Species of gastropod

Pyrgocythara hemphilli is a species of sea snail, a marine gastropod mollusk in the family Mangeliidae.

==Description==
The length of the shell attains 8 mm.

The small, glistening, acute shell is brownish, with the projecting sculpture paler. The protoconch is dark brown, glassy, and rather irregularly coiled. It contains one smooth whorl followed by a peripherally keeled turn and about eight subsequent whorls. The suture is distinct, appressed, with a nodulose band in front of it where the ends of the ribs are cut off by a very narrow fasciolar constriction. The spiral sculpture consists of a few incised lines cutting only the interspaces between the ribs, on the spire. On the body whorl there are six or seven of these lines, with much wider interspaces, followed by three strong cords close-set on the siphonal canal. The axial sculpture consists of (on the body whorl about 13) protractively oblique whitish narrow ribs extending from the fasciole to the cords of the siphonal canal, with subequal interspaces and not continuous up the spire.
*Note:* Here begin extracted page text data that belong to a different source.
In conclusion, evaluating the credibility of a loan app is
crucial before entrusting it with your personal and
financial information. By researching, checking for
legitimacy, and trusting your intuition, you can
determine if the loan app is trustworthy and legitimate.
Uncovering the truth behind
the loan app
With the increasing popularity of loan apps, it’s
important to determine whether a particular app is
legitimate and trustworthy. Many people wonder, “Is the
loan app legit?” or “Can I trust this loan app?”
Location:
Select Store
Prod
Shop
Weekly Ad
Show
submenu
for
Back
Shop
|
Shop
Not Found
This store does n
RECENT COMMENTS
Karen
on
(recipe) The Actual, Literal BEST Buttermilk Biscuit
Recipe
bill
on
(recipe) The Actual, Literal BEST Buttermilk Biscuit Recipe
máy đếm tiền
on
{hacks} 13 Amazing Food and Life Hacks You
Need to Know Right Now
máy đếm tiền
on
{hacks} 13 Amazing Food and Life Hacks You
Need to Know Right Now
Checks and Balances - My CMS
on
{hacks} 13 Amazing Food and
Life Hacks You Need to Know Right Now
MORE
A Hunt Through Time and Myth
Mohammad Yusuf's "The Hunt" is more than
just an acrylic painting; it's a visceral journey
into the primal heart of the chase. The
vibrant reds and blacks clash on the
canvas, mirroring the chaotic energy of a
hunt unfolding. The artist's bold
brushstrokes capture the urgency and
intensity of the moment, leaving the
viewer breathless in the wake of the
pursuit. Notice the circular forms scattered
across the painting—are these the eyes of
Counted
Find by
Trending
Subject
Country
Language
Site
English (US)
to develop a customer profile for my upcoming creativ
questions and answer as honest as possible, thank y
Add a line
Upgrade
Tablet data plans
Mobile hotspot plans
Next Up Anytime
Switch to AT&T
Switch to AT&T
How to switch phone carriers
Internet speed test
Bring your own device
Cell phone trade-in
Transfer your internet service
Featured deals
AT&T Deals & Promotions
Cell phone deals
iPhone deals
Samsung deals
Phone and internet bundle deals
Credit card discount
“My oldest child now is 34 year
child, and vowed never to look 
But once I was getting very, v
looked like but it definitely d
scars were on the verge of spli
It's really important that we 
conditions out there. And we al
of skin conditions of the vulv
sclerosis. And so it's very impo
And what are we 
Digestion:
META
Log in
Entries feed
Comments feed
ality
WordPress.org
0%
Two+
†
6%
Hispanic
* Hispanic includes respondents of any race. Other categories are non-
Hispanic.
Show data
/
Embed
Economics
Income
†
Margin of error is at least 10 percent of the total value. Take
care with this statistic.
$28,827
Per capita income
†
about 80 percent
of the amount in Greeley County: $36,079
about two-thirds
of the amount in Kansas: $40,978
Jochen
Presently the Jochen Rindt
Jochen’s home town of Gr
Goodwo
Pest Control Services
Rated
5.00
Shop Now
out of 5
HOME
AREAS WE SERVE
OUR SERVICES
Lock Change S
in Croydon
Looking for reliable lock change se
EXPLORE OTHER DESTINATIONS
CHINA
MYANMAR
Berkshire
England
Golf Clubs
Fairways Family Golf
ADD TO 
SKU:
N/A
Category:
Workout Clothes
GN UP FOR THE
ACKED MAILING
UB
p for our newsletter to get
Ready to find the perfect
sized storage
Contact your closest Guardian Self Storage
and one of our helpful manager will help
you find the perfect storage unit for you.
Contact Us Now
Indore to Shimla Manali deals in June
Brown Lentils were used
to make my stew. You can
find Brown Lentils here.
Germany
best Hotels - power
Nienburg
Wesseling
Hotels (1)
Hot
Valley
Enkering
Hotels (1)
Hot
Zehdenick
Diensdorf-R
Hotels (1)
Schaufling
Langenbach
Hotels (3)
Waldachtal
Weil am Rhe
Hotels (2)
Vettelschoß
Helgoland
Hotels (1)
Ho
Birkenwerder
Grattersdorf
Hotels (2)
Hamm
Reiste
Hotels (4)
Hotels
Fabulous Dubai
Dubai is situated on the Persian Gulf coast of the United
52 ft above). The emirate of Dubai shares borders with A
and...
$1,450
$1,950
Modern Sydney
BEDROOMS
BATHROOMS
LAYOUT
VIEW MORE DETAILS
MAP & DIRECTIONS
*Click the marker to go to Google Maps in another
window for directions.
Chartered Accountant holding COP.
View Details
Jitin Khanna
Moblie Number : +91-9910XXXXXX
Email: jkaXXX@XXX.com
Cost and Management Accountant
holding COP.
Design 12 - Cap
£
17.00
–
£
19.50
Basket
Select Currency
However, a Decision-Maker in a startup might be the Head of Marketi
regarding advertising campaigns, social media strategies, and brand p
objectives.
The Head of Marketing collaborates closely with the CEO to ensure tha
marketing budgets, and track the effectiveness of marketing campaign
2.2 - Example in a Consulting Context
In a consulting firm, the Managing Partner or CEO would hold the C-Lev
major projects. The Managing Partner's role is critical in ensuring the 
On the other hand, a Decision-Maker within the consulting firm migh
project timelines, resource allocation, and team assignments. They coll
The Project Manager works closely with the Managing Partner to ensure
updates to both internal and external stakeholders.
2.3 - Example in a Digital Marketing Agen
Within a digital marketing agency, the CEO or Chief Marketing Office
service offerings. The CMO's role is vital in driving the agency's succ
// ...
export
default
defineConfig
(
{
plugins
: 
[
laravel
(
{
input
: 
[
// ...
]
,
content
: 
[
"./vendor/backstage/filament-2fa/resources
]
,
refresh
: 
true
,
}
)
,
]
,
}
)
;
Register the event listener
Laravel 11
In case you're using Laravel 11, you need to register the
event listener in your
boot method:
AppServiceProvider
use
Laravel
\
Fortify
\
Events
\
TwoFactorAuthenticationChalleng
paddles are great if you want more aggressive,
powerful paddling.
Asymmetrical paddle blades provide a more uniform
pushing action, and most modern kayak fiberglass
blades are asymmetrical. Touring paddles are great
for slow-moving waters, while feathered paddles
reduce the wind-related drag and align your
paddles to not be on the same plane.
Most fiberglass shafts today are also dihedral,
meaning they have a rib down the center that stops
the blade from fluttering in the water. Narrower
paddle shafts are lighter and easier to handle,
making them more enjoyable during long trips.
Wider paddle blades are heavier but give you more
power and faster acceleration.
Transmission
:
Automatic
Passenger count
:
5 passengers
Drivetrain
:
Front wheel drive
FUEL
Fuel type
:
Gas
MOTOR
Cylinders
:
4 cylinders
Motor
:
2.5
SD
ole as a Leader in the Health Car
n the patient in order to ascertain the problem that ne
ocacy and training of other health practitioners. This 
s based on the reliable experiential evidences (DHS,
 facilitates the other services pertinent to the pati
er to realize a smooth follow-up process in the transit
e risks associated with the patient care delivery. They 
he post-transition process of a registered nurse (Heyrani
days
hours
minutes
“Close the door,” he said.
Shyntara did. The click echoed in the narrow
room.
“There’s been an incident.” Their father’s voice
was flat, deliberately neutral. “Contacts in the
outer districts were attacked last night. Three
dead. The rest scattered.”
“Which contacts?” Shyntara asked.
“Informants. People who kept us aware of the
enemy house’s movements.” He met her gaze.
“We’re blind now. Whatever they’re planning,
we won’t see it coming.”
The silky incremental lines are evident. The aperture is narrow. The anal sulcus is deep and rounded, with a strong subsutural callus. The outer lip is sharp-edged, with a feeble varix and a brown spot behind it. The inner lip and the columella show a thick coat of white enamel, the throat not lirate. The siphonal canal is constricted, very short, deep, and slightly recurved.

==Distribution==
P. hemphilli can be found in Caribbean waters, ranging from the western coast of Florida to the Bahamas.